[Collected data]
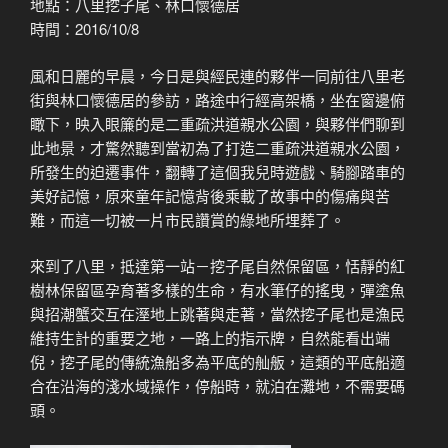
地點：八里挖子尾、林口懷德居
時間：2016/10/8
風和日麗的早晨，今日是與經民連的夥伴一同前往八里老
街與林口懷德居的參訪，路途中行經高架橋，坐在窗邊俯
瞰下，映入眼簾的是二重疏洪道親水公園，與夥伴們聊到
此地景，才驚然聽到當初為了打造二重疏洪道親水公園，
所發生的迫遷事件，翻轉了這個我兒時遊戲、騎腳踏車的
美好記憶，原來童年記憶背後乘載了故事中的傷痛與苦
難，而這一切被一片市民讚賞的綠地所埋葬了。
來到了八里，抵達第一站－挖子尾自然保留區，恬靜的紅
樹林保留區孕育著多樣的生命，有水筆仔的搖曳，彈塗魚
與招潮蟹交互在溼地上跳著與走著，當然挖子尾也是漁民
維持生計的重要之地，一路上的指示牌，自然能看出端
倪，挖子尾的傳統漁船多為平底的舢舨，這類的平底船適
合在沿海的淺水域操作，停船時，就泊在灘地，不需要碼
頭。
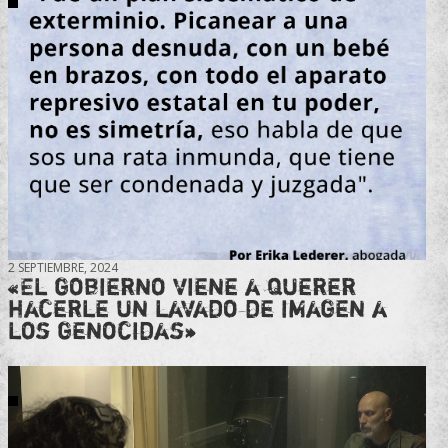
2 SEPTIEMBRE, 2024
«El gobierno viene a querer
hacerle un lavado de imagen a
los genocidas»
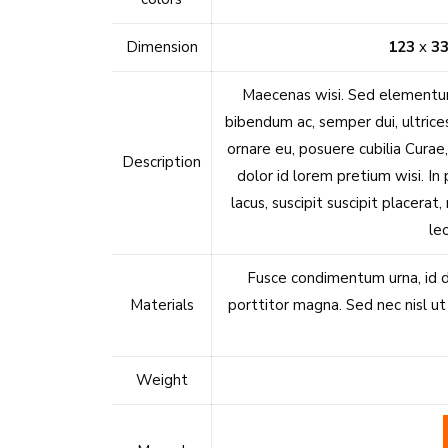
Dimension
123
x
3
Maecenas wisi. Sed elementum
bibendum ac, semper dui, ultrices
ornare eu, posuere cubilia Curae,
Description
dolor id lorem pretium wisi. In 
lacus, suscipit suscipit placerat
le
Fusce condimentum urna, id do
Materials
porttitor magna. Sed nec nisl ut 
Weight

What is required
Set the records down again exactly, with no pictures.

Exercise response
地點：八里挖子尾、林口懷德居
時間：2016/10/8
風和日麗的早晨，今日是與經民連的夥伴一同前往八里老
街與林口懷德居的參訪，路途中行經高架橋，坐在窗邊俯
瞰下，映入眼簾的是二重疏洪道親水公園，與夥伴們聊到
此地景，才驚然聽到當初為了打造二重疏洪道親水公園，
所發生的迫遷事件，翻轉了這個我兒時遊戲、騎腳踏車的
美好記憶，原來童年記憶背後乘載了故事中的傷痛與苦
難，而這一切被一片市民讚賞的綠地所埋葬了。
來到了八里，抵達第一站－挖子尾自然保留區，恬靜的紅
樹林保留區孕育著多樣的生命，有水筆仔的搖曳，彈塗魚
與招潮蟹交互在溼地上跳著與走著，當然挖子尾也是漁民
維持生計的重要之地，一路上的指示牌，自然能看出端
倪，挖子尾的傳統漁船多為平底的舢舨，這類的平底船適
合在沿海的淺水域操作，停船時，就泊在灘地，不需要碼
頭。
2 SEPTIEMBRE, 2024
«El gobierno viene a querer
hacerle un lavado de imagen a
los genocidas»
Dimension
123
x
3
Maecenas wisi. Sed elementum
bibendum ac, semper dui, ultrices
ornare eu, posuere cubilia Curae,
Description
dolor id lorem pretium wisi. In 
lacus, suscipit suscipit placerat
le
Fusce condimentum urna, id do
Materials
porttitor magna. Sed nec nisl ut 
Weight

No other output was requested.